The tool was developed using the electronic health records (EHRs) of the spectrum of all cancer patients treated at a tertiary cancer center and novel machine learning algorithms constructed by the coauthors. Delivered as a web or mobile based application, it estimates the probability of mortality for a particular patient and a particular envisioned cancer treatment. This tool has the following characteristics:
The tool takes as inputs the EHR of a particular patient, the particular cancer type and a particular envisioned cancer treatment and outputs the probability of mortality adjusted for these patient characteristics.
Because the structure of the prediction is based on decision trees, a physician or even a patient can easily understand the reasoning behind the algorithm. The model also identifies key predictors of mortality such as change in weight.
The tool was informed by EHRs of more than 23,000 patients at a large national cancer hospital. We included 401 predictors including demographics, medical and treatment history, laboratory tests, and genomic results.
The clinician can compare different envisioned treatments for a particular cancer patient with respect to the probability of mortality and make decisions that are informed by these estimates.

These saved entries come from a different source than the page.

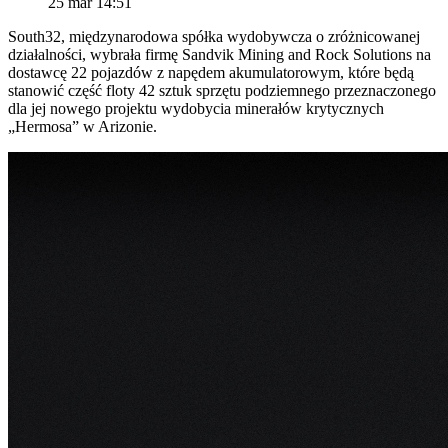
25 mar 14:51
South32, międzynarodowa spółka wydobywcza o zróżnicowanej
działalności, wybrała firmę Sandvik Mining and Rock Solutions na
dostawcę 22 pojazdów z napędem akumulatorowym, które będą
stanowić część floty 42 sztuk sprzętu podziemnego przeznaczonego
dla jej nowego projektu wydobycia minerałów krytycznych
„Hermosa” w Arizonie.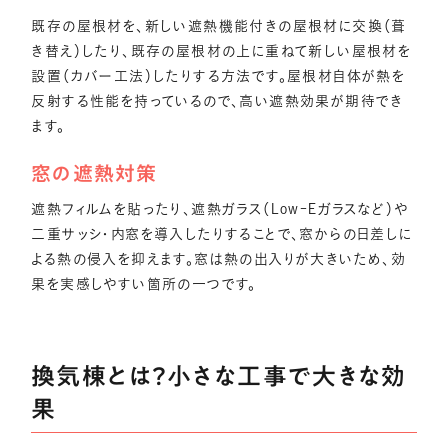
既存の屋根材を、新しい遮熱機能付きの屋根材に交換（葺
き替え）したり、既存の屋根材の上に重ねて新しい屋根材を
設置（カバー工法）したりする方法です。屋根材自体が熱を
反射する性能を持っているので、高い遮熱効果が期待でき
ます。
窓の遮熱対策
遮熱フィルムを貼ったり、遮熱ガラス（Low-Eガラスなど）や
二重サッシ・内窓を導入したりすることで、窓からの日差しに
よる熱の侵入を抑えます。窓は熱の出入りが大きいため、効
果を実感しやすい箇所の一つです。
換気棟とは？小さな工事で大きな効
果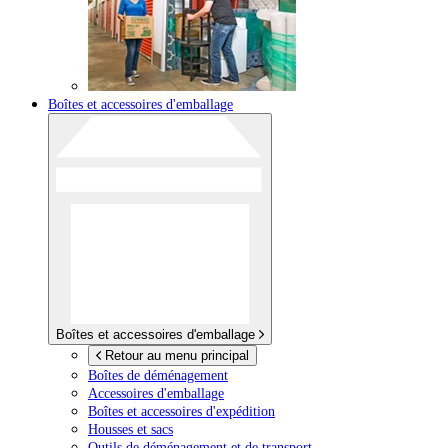
Boîtes et accessoires d'emballage
Boîtes et accessoires d'emballage
Retour au menu principal
Boîtes de déménagement
Accessoires d'emballage
Boîtes et accessoires d'expédition
Housses et sacs
Outils de déménagement et de transport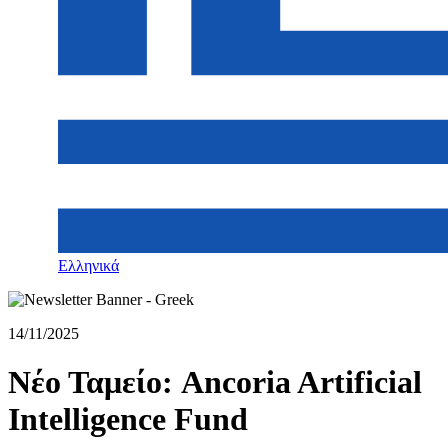
Ελληνικά
14/11/2025
Νέο Ταμείο: Ancoria Artificial
Intelligence Fund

We compare the out-of-sample accuracy and the area under the curve (AUC) in unseen patient data from 2012-2014, with very encouraging results compared to competing approaches.
The methodology of this paper is based on two novel algorithms developed by coauthors of the paper: a) the predictive decision tree algorithm was developed by Bertsimas and Dunn using optimization ideas, and b) the algorithm for missing data imputation was developed by Bertsimas, Pawlowski, and Zhuo.